*Your assignment*: Everything from the line containing "podnikatel roku" to the last line of the material below must be retyped exactly, both ends included; skip the pictures.

Start of Block

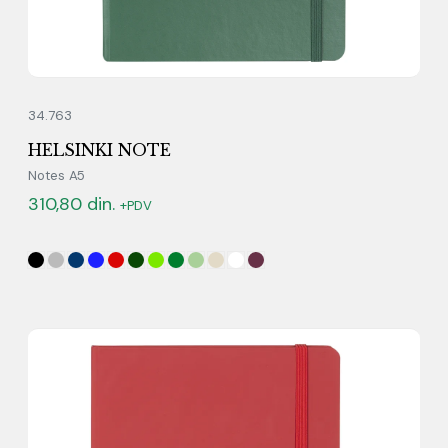
34.763
HELSINKI NOTE
Notes A5
310,80
din.
+PDV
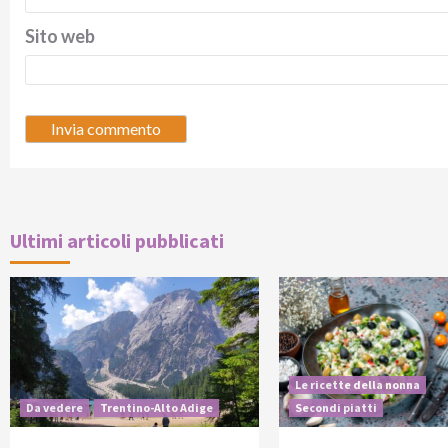
Sito web
Ultimi articoli pubblicati
Le ricette della nonna
Da vedere
Trentino-Alto Adige
Secondi piatti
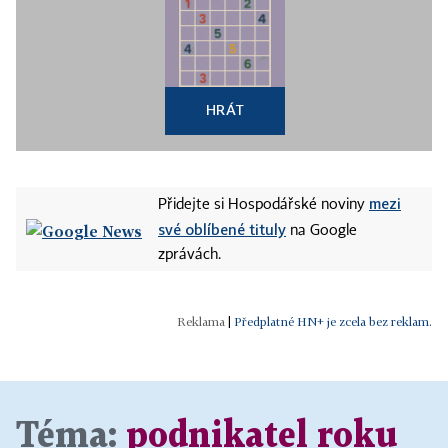
HRÁT
mezi
Přidejte si Hospodářské noviny
své oblíbené tituly
na Google
zprávách.
|
Předplatné HN+ je zcela bez reklam.
Téma:
podnikatel roku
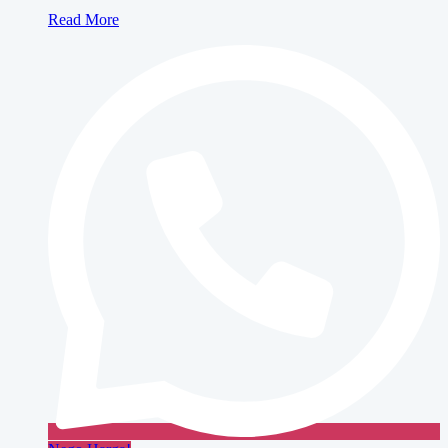
Canon
Read More
iRA
4225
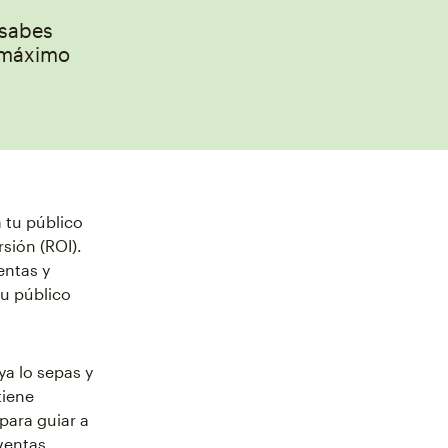
 sabes
l máximo
 tu público
sión (ROI).
entas y
tu público
ya lo sepas y
tiene
para guiar a
 ventas.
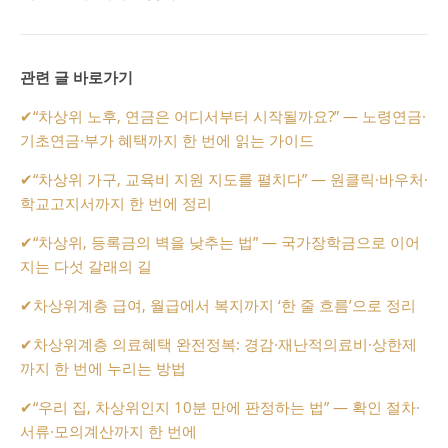
관련 글 바로가기
✔
“차상위 노후, 연금은 어디서부터 시작될까요?” — 노령연금·
기초연금·부가 혜택까지 한 번에 읽는 가이드
✔
“차상위 가구, 교육비 지원 지도를 펼치다” — 원클릭·바우처·
학교고지서까지 한 번에 정리
✔
“차상위, 등록금의 벽을 낮추는 법” — 국가장학금으로 이어
지는 다섯 갈래의 길
✔
차상위계층 급여, 월급에서 복지까지 ‘한 줄 흐름’으로 정리
✔
차상위계층 의료혜택 완전정복: 경감·재난적의료비·상한제
까지 한 번에 누리는 방법
✔
“우리 집, 차상위인지 10분 만에 판정하는 법” — 확인 절차·
서류·모의계산까지 한 번에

End of Block

*Solution for this problem*:
podnikatel roku
Canon
Read More
iRA
4225
 sabes
l máximo
 tu público
sión (ROI).
entas y
tu público
ya lo sepas y
tiene
para guiar a
 ventas.
관련 글 바로가기
✔
“차상위 노후, 연금은 어디서부터 시작될까요?” — 노령연금·
기초연금·부가 혜택까지 한 번에 읽는 가이드
✔
“차상위 가구, 교육비 지원 지도를 펼치다” — 원클릭·바우처·
학교고지서까지 한 번에 정리
✔
“차상위, 등록금의 벽을 낮추는 법” — 국가장학금으로 이어
지는 다섯 갈래의 길
✔
차상위계층 급여, 월급에서 복지까지 ‘한 줄 흐름’으로 정리
✔
차상위계층 의료혜택 완전정복: 경감·재난적의료비·상한제
까지 한 번에 누리는 방법
✔
“우리 집, 차상위인지 10분 만에 판정하는 법” — 확인 절차·
서류·모의계산까지 한 번에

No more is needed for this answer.